* _THE RECORDS_:
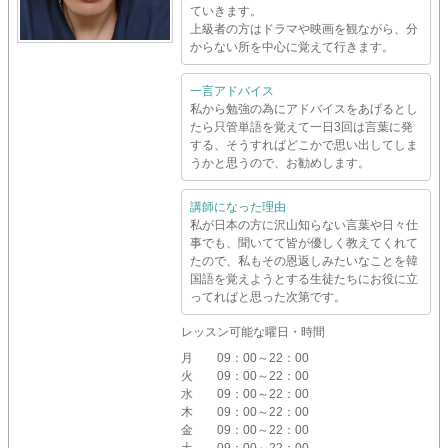
ていきます。
上級者の方はドラマや映画を観ながら、分
からない所を中心に覚えて行きます。
一言アドバイス
私から勉強の為にアドバイスをあげるとし
たら只管単語を覚えて一日3回は言葉に発
する、そうすればどこかで思い出してしま
うかと思うので、お勧めします。
講師になった理由
私が日本の方に沢山知らない言葉や日々仕
事でも、聞いてて皆が優しく教えてくれて
たので、私もその恩返しみたいなことを韓
国語を覚えようとする生徒たちにお役に立
ってればと思った次第です。
レッスン可能な曜日・時間
月
09：00～22：00
火
09：00～22：00
水
09：00～22：00
木
09：00～22：00
金
09：00～22：00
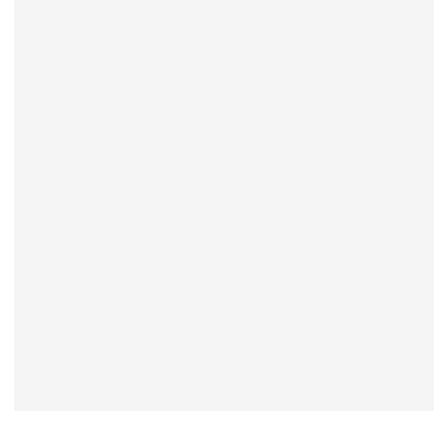
----------------------------------------------------------------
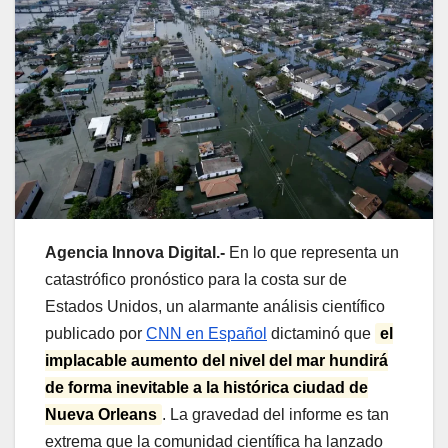
Agencia Innova Digital.-
En lo que representa un
catastrófico pronóstico para la costa sur de
Estados Unidos, un alarmante análisis científico
publicado por
CNN en Español
dictaminó que
el
implacable aumento del nivel del mar hundirá
de forma inevitable a la histórica ciudad de
Nueva Orleans
. La gravedad del informe es tan
extrema que la comunidad científica ha lanzado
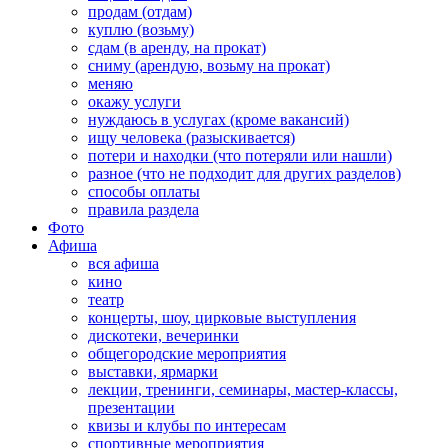
продам (отдам)
куплю (возьму)
сдам (в аренду, на прокат)
сниму (арендую, возьму на прокат)
меняю
окажу услуги
нуждаюсь в услугах (кроме вакансий)
ищу человека (разыскивается)
потери и находки (что потеряли или нашли)
разное (что не подходит для других разделов)
способы оплаты
правила раздела
Фото
Афиша
вся афиша
кино
театр
концерты, шоу, цирковые выступления
дискотеки, вечеринки
общегородские мероприятия
выставки, ярмарки
лекции, тренинги, семинары, мастер-классы,
презентации
квизы и клубы по интересам
спортивные мероприятия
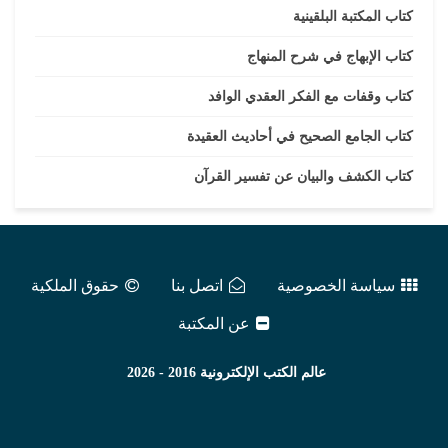
كتاب المكتبة البلقينية
كتاب الإبهاج في شرح المنهاج
كتاب وقفات مع الفكر العقدي الوافد
كتاب الجامع الصحيح في أحاديث العقيدة
كتاب الكشف والبيان عن تفسير القرآن
سياسة الخصوصية
اتصل بنا
حقوق الملكية
عن المكتبة
عالم الكتب الإلكترونية
2016 - 2026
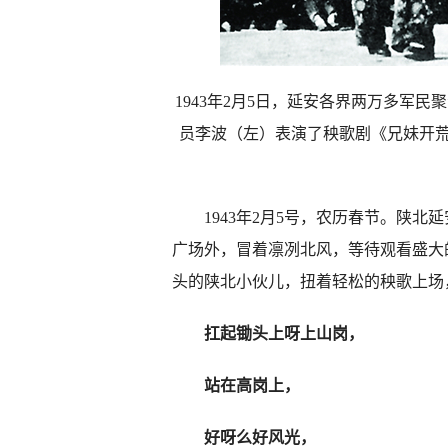
1943年2月5日，延安各界两万多军
员李波（左）表演了秧歌剧《兄妹开荒
1943年2月5号，农历春节。陕北
广场外，冒着凛冽北风，等待观看盛大
头的陕北小伙儿，扭着轻松的秧歌上场
扛起锄头上呀上山岗，
站在高岗上，
好呀么好风光，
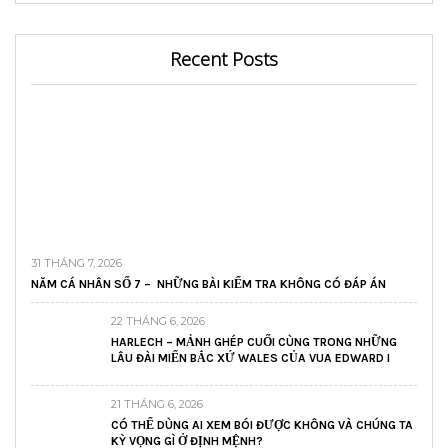
Recent Posts
31 THÁNG 7, 2026
NĂM CÁ NHÂN SỐ 7 – NHỮNG BÀI KIỂM TRA KHÔNG CÓ ĐÁP ÁN
22 THÁNG 6, 2026
HARLECH – MẢNH GHÉP CUỐI CÙNG TRONG NHỮNG
LÂU ĐÀI MIẾN BẮC XỨ WALES CỦA VUA EDWARD I
21 THÁNG 6, 2026
CÓ THỂ DÙNG AI XEM BÓI ĐƯỢC KHÔNG VÀ CHÚNG TA
KỲ VỌNG GÌ Ở ĐỊNH MỆNH?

* _WHAT THE TASK ASKS_:
The answer must be the full listing, word for word, with no images in it.

* _SOLUTION TO THIS EXERCISE_:
ていきます。
上級者の方はドラマや映画を観ながら、分
からない所を中心に覚えて行きます。
一言アドバイス
私から勉強の為にアドバイスをあげるとし
たら只管単語を覚えて一日3回は言葉に発
する、そうすればどこかで思い出してしま
うかと思うので、お勧めします。
講師になった理由
私が日本の方に沢山知らない言葉や日々仕
事でも、聞いてて皆が優しく教えてくれて
たので、私もその恩返しみたいなことを韓
国語を覚えようとする生徒たちにお役に立
ってればと思った次第です。
レッスン可能な曜日・時間
月
09：00～22：00
火
09：00～22：00
水
09：00～22：00
木
09：00～22：00
金
09：00～22：00
----------------------------------------------------------------
Agencia Innova Digital.-
En lo que representa un
catastrófico pronóstico para la costa sur de
Estados Unidos, un alarmante análisis científico
publicado por
CNN en Español
dictaminó que
el
implacable aumento del nivel del mar hundirá
de forma inevitable a la histórica ciudad de
Nueva Orleans
. La gravedad del informe es tan
extrema que la comunidad científica ha lanzado
продам (отдам)
куплю (возьму)
сдам (в аренду, на прокат)
сниму (арендую, возьму на прокат)
меняю
окажу услуги
нуждаюсь в услугах (кроме вакансий)
ищу человека (разыскивается)
потери и находки (что потеряли или нашли)
разное (что не подходит для других разделов)
способы оплаты
правила раздела
Фото
Афиша
вся афиша
кино
театр
концерты, шоу, цирковые выступления
дискотеки, вечеринки
общегородские мероприятия
выставки, ярмарки
лекции, тренинги, семинары, мастер-классы,
презентации
квизы и клубы по интересам
спортивные мероприятия
كتاب المكتبة البلقينية
كتاب الإبهاج في شرح المنهاج
كتاب وقفات مع الفكر العقدي الوافد
كتاب الجامع الصحيح في أحاديث العقيدة
كتاب الكشف والبيان عن تفسير القرآن
سياسة الخصوصية
اتصل بنا
حقوق الملكية
عن المكتبة
عالم الكتب الإلكترونية
2016 - 2026
1943年2月5日，延安各界两万多军
员李波（左）表演了秧歌剧《兄妹开荒
1943年2月5号，农历春节。陕北
广场外，冒着凛冽北风，等待观看盛大
头的陕北小伙儿，扭着轻松的秧歌上场
扛起锄头上呀上山岗，
站在高岗上，
好呀么好风光，
Recent Posts
31 THÁNG 7, 2026
NĂM CÁ NHÂN SỐ 7 – NHỮNG BÀI KIỂM TRA KHÔNG CÓ ĐÁP ÁN
22 THÁNG 6, 2026
HARLECH – MẢNH GHÉP CUỐI CÙNG TRONG NHỮNG
LÂU ĐÀI MIẾN BẮC XỨ WALES CỦA VUA EDWARD I
21 THÁNG 6, 2026
CÓ THỂ DÙNG AI XEM BÓI ĐƯỢC KHÔNG VÀ CHÚNG TA
KỲ VỌNG GÌ Ở ĐỊNH MỆNH?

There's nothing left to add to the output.